We provide an affirmative answer to this problem. More precisely, the main contribu-tions of this chapter are as follows:
(i) We propose a continuous-type generalization of the NR function. The proposed function does not have a symmetric surface, but we provide two symmetrizations which also admit a continuous parameter p. This generalizes the results in [5, 9].
(ii) We establish several properties of these newly formulated NCP functions which are prerequisite to designing solution methods for the complementarity problem, are not limited to the neural network approach. These properties extend the results in [30].

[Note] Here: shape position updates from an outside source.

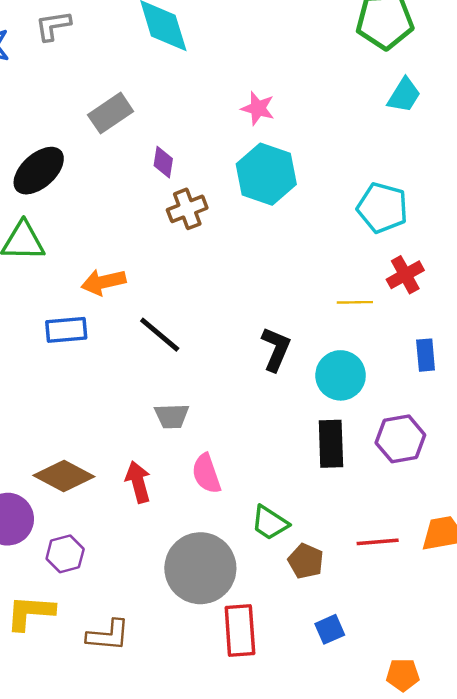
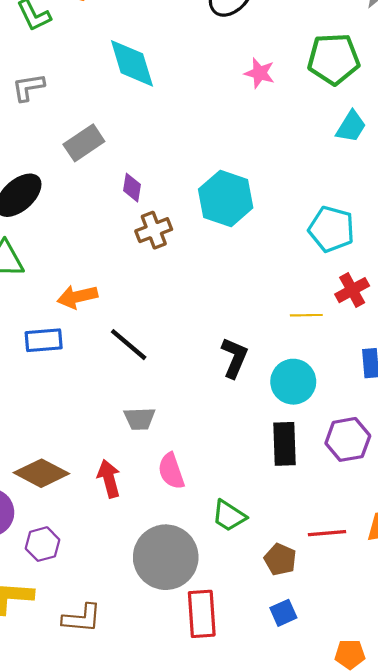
gray L-shape: (53, 26) -> (28, 87), moved
pink star: (258, 108) -> (259, 73), moved
brown pentagon: (306, 561) -> (280, 559), moved

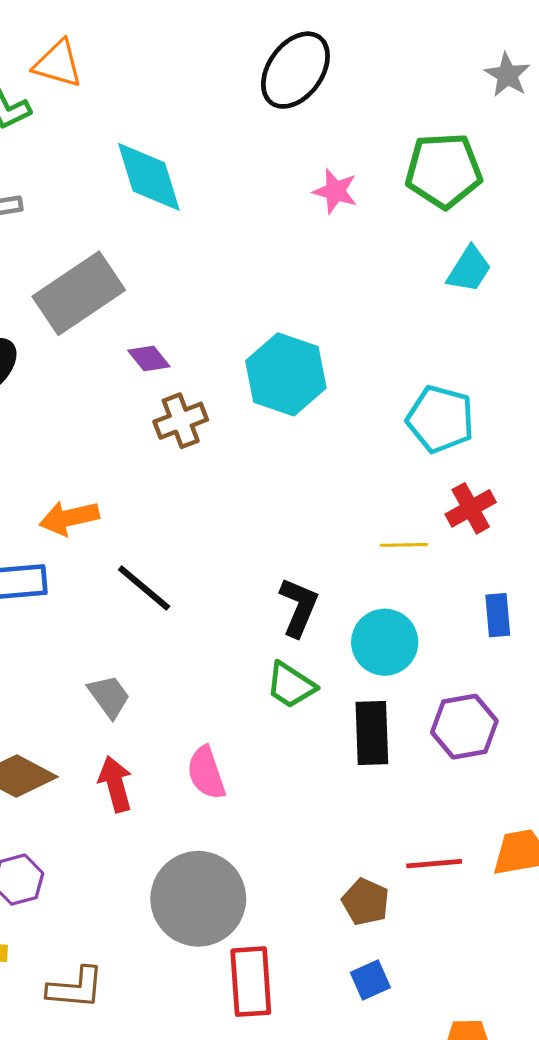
gray rectangle: (84, 143) -> (79, 293), size x1.5
purple diamond: (132, 188) -> (149, 359), turned -48
gray trapezoid: (140, 419) -> (109, 696), moved, turned -124
green trapezoid: (229, 516) -> (291, 685), moved

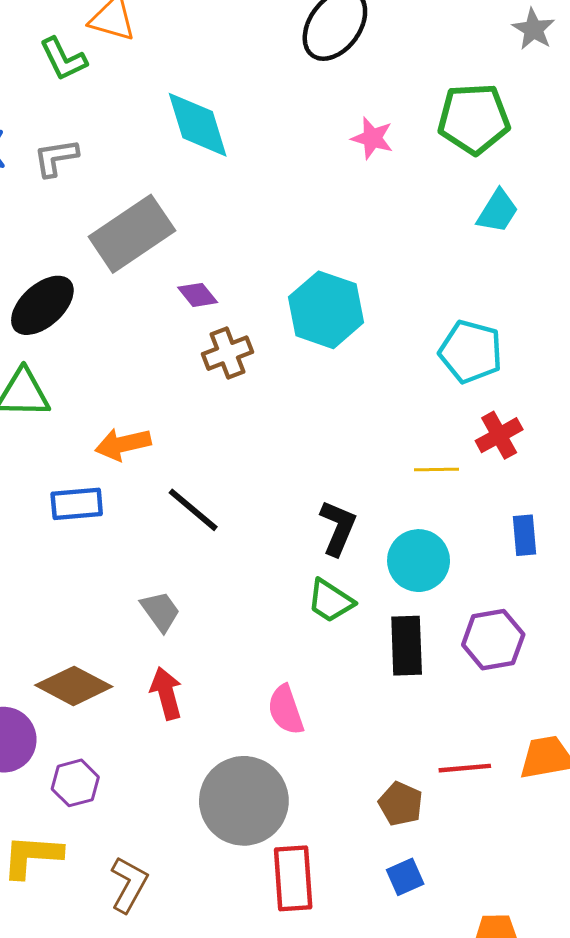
pink semicircle: (206, 773) -> (286, 710), moved
brown L-shape: (76, 988) -> (129, 884), turned -66

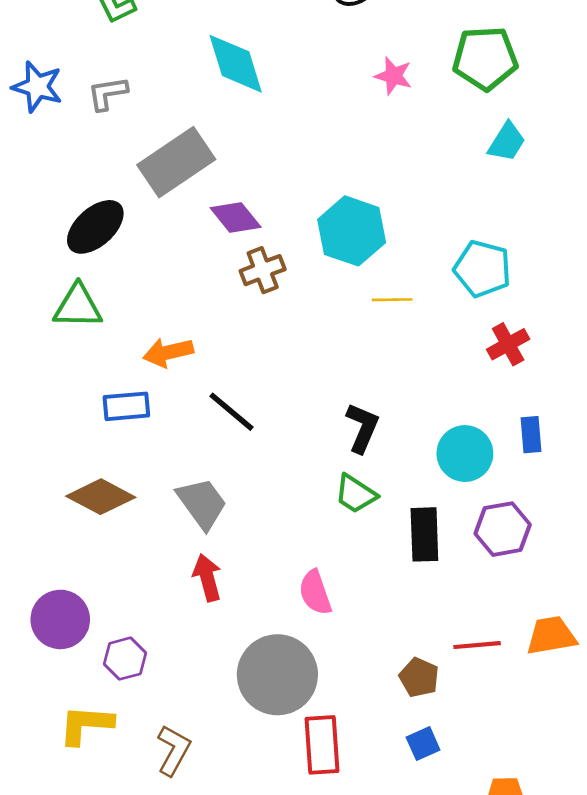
purple diamond: (198, 295) -> (236, 217), size x1.4
yellow line: (436, 470) -> (392, 300), moved
cyan circle: (419, 561) -> (465, 454), moved
gray trapezoid: (160, 611) -> (202, 503), size x1.4
brown diamond: (74, 686) -> (101, 497), moved

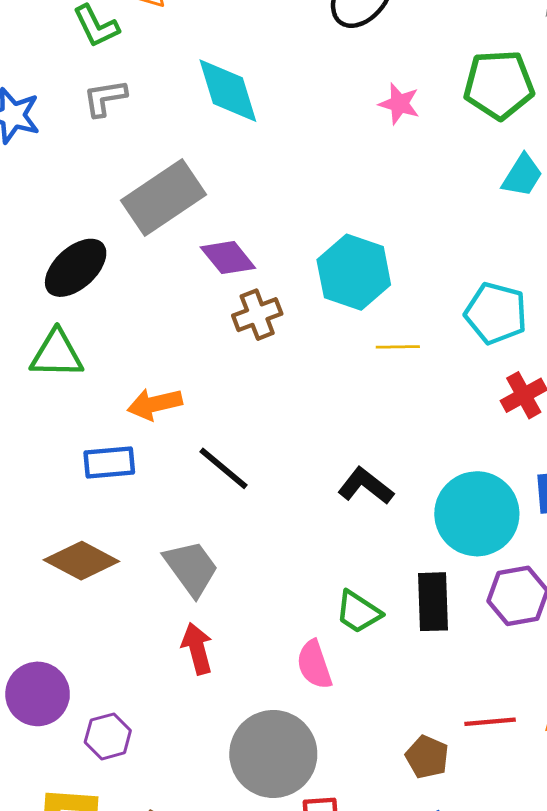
gray L-shape: (107, 93) -> (105, 98), moved
black L-shape: (362, 428) -> (366, 486), turned -75
cyan circle: (465, 454) -> (477, 514), size x1.4
green trapezoid: (356, 494) -> (358, 612), moved

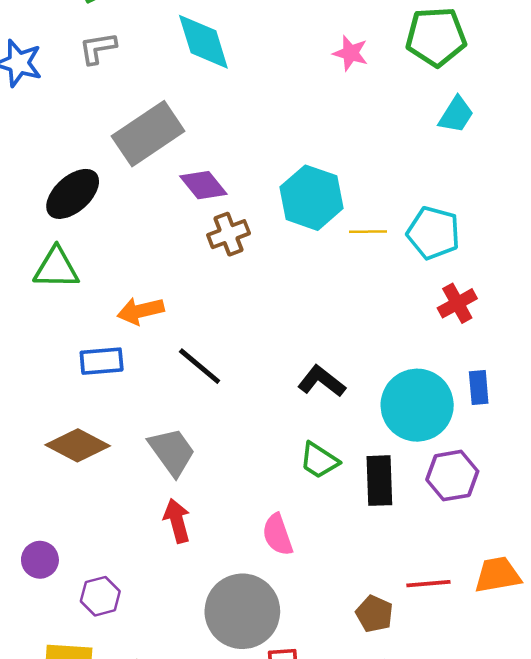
yellow line: (398, 347) -> (368, 232), moved
green trapezoid: (358, 612) -> (319, 460), moved
purple circle: (38, 694) -> (40, 560), size x0.7

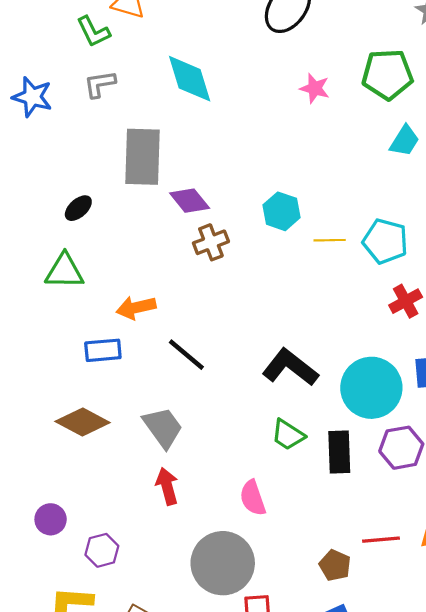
gray rectangle: (148, 134) -> (142, 157), turned -54
black ellipse: (73, 194) -> (78, 208), size x0.6
cyan hexagon: (312, 198) -> (282, 211), size x0.7
black L-shape: (322, 381) -> (290, 367), size x1.4

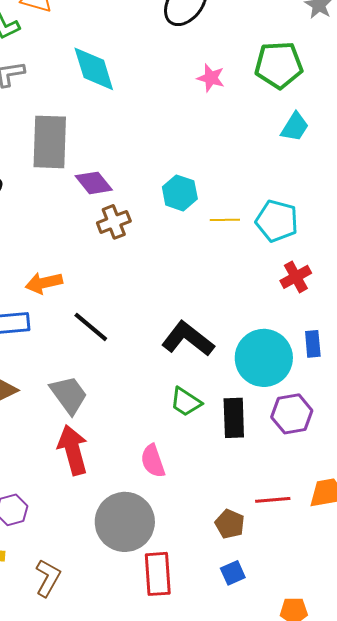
red arrow: (167, 486) -> (73, 450), size x1.4

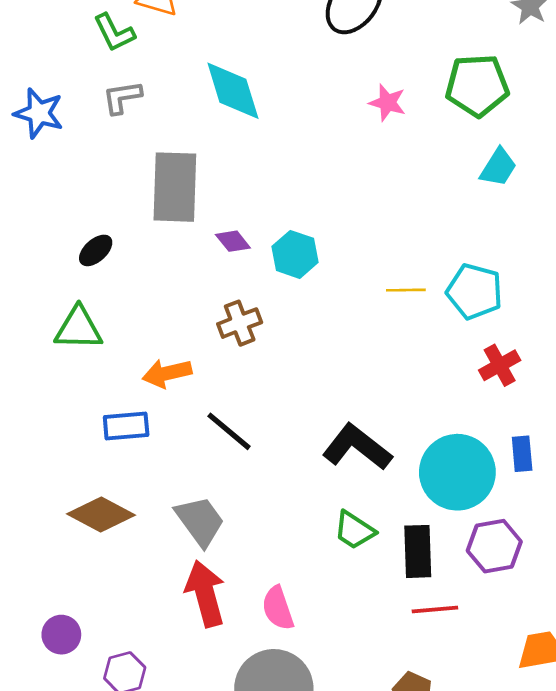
purple diamond: (94, 183) -> (233, 241), size x0.7
cyan hexagon: (180, 193) -> (295, 254), moved
brown cross: (114, 222) -> (240, 323), moved
pink semicircle: (153, 461) -> (278, 608), moved
red line: (273, 500) -> (435, 610), moved

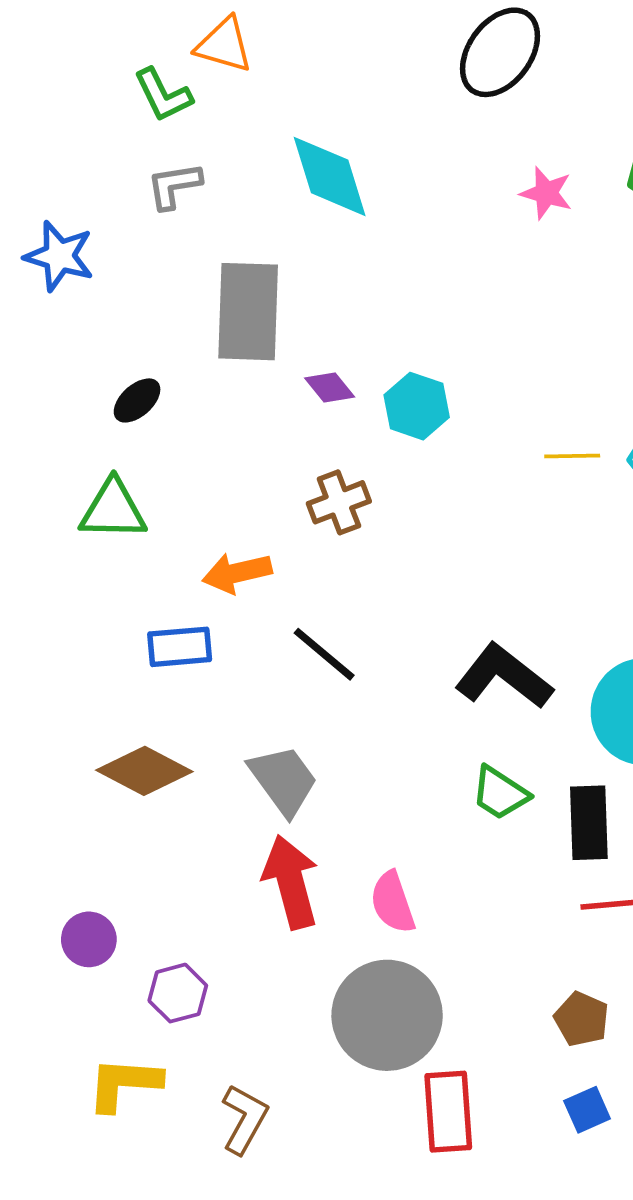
blue star: (39, 113) -> (59, 256), moved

(iii) Stability properties of the neural network (3.9) will be established as important extensions of the results in [3], i.e. the results in Chapter 4.
More importantly,
(iv) We illustrate that the proposed continuous generalization is meaningful. In partic-ular, it provides a wider range of values of p which offer better convergence speeds than the ones based on the discrete-type generalization and their symmetrizations illustrated in the preceding chapter.
(v) We provide theoretical evidence for the performance dependence on p of the gradient dynamical systems based on the three new families of NCP functions. This was not accomplished in the preceding chapter.
(vi) This work is a significant improvement of the numerical results that were initially presented in the previous chapter, since the proposed families not only provide faster convergence speeds but also higher stability. That is, the proposed generalizations yield neural networks which are less sensitive to initial conditions, which is one of the main issues encountered in Chapter 4.
In summary, this section can be viewed as an important extension of the works presented in [3, 5, 9, 30] where the discrete-type generalization and two discrete-type symmetrizations of the NR function were studied.